Pressures. I think you'll need two pressure control valves, one on each branch going to the houses. Set them to control downstream pressure so the farthest house has a minimum of 2.0 bars at design flow rate for that branch.

All pipe should be rated for 10bars (8 bars max head plus a little extra for water hammer) to avoid installing pressure relief valves downstream of the controls.

What tank size? Where will you put it?



 
Hi, thanks again for you input.
I will check the pipe size and pressure then I get some more free time:)
Regarding the tank, it's usually sized for 12 hour consumption, however since there is abundant water available, I was thinking that perhaps I don't need a storage tank, just a large well/spring catchment.
Then I found this document which is quite good.
It has sizing requirements for header tank to get rid of possible sand from the water, so I will have to take a look at that.
I will post again when I have found modeled this better[pipe]
 
Yes, at the very least, you will need a trash, bugs, frogs, fish, leaf screen and settling tank.
You may also want to include some air valves and flush outs at key locations.

Seasonal usage is also not ideal, as the water standing in the .pipe can go stagnant if it ages, grow bacteria and collect sediment..


Some more suggestions here



 
1503-44 (Petroleum) said:
Just a well known fact. Average usage in the US is 75 to 180gal/pp/d
Google it and you can see 76 to 200 gal/pp/d without opening any url.
I'm OK with yor 100 gal/pp/d number, presuming you have data for your country.

The average water usage in the United States has decreased over the years and is less than those quoted figures. The average water usage is 40 to 60 gals/pp/d. Unless you have some type of lawn watering or other irrigation going on. Also, the average residence typically has 3.5 persons.

Each house should have a service line consisting of a 1-Inch diameter pipe.

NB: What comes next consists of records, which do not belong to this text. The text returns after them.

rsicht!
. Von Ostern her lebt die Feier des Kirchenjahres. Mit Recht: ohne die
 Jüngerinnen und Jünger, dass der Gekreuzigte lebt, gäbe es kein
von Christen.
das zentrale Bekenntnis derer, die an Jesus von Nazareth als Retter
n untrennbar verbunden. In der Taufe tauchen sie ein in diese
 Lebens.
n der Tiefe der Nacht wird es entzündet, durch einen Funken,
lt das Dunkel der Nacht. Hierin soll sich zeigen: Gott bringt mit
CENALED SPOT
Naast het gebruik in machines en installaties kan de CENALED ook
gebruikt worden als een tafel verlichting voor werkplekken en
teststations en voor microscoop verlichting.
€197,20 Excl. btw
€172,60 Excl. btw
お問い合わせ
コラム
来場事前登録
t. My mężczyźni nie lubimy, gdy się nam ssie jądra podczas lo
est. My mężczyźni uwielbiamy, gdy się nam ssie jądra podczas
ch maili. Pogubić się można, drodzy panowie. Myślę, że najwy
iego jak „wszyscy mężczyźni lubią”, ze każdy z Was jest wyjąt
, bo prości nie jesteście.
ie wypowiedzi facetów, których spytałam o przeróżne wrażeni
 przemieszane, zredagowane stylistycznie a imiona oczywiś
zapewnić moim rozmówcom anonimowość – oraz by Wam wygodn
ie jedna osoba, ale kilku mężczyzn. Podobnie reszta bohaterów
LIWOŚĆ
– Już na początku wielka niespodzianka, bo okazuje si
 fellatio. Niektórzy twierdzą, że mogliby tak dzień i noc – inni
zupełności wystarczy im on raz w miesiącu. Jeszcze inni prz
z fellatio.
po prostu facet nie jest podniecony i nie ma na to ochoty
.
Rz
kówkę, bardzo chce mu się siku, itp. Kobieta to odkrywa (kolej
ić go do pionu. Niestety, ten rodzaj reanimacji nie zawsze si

The water piping should be sized for peak flow. Peak flow is the hourly flow, not the daily average flow. Peak flow is difficult to determine with such a small system, but is typically 4-7 times the daily average flow.
 
Average consumption data for anything based on 300MM people probably shouldn't be used as a design value for anything either, but in any case, especially water consumption, there's no substitute for accurate local data.

 
You could also consider a break-pressure tank instead of the pressure control valves as it is generally simpler and has less moving parts. This would be a small tank 5m3 (others can give their advise. Have seen them much smaller too) and positioned at N6 would give 4bar at n7

the main pipe would be from N5 to N8 with a tee off to the second tank at N6 (or lower down)this second tank would fill up and when full just have a float valve to shut it off. The pressure will then be measured between this tank and N7 and not N5 and N7.
Could possibly do something similar between N5 and N6 to reduce pressure at N8
 
If no or little storage capacity is needed, it might be be small. With no level control valve to keep from overfilling it, it could be huge. Either way, you need at least one control valve for something. Pressure control, or level.